Note:  If you want to debug a specific add-on that is restartless or SDK-based then try the Add-on Debugger.  Use the Browser Toolbox for add-ons that are neither.

Enabling the Browser Toolbox 

The Browser Toolbox is not enabled by default.  To enable it you need to check the settings "Enable chrome and addon debugging" and "Enable remote debugging".

To do this, open the Developer Tools Settings, go to the section "Advanced Settings", and check the settings "Enable browser chrome and add-on debugging toolboxes" and "Enable remote debugging".

Developer Tools Settings

Opening the Browser Toolbox

Open the Browser Toolbox through the menu button new fx menu and the menu items "Developer" then "Browser Toolbox". 

From Firefox 39, you can also open it with the Ctrl + Alt +Shift + I  key combination ( Cmd + Opt +Shift + I on a Mac).

You'll then be presented with a dialog like this (this can be removed by setting the devtools.debugger.prompt-connection property to false):

Click OK, and the Browser Toolbox will open in its own window:

You'll be able to inspect the browser's chrome windows and see, and be able to debug, all the JavaScript files loaded by the browser itself and by any add-ons that are running. Altogether you will have access to the following developer tools:

You can debug chrome: and about: pages using the normal Debugger, just as if they were ordinary content pages.

Targeting a document

In the normal toolbox, there's a button in the toolbar enabling you to target specific iframes in the document. From Firefox 40 onwards the same button appears in the browser toolbox as well, but this lists all the top-level chrome and content windows as well as any iframes they contain. This enables you to inspect documents in individual chrome windows and popups, as well as in content tabs.

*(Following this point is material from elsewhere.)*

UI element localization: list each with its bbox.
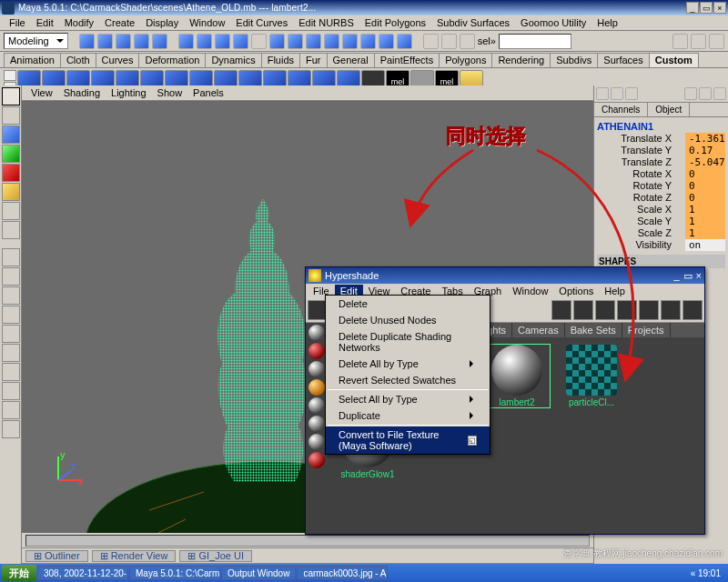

For example, here's what the frame selection popup lists when there are two browser windows open, one with one content tab, and one with two:


Debugging popups

New in Firefox 47

It's hard to debug popups, because the browser hides them as soon as you click outside them. Starting in Firefox 47, there's a way to disable this behavior. Just click the button in the Toolbox toolbar that looks like four small squares:

Now if you open any popup, it will stay open until you press Escape. You can use the Inspector's node picker to select that panel, and examine and modify its content:

You can use the same technique to debug popups created by add-ons.

Note that this change is persistent, even across browser restarts.

We're working on addressing this in bug 1251658, but until then you may prefer to re-enable autohide by clicking the button again before you close the Browser Toolbox.

Internally, this button just toggles the ui.popup.disable_autohide preference, which you can toggle manually using about:config.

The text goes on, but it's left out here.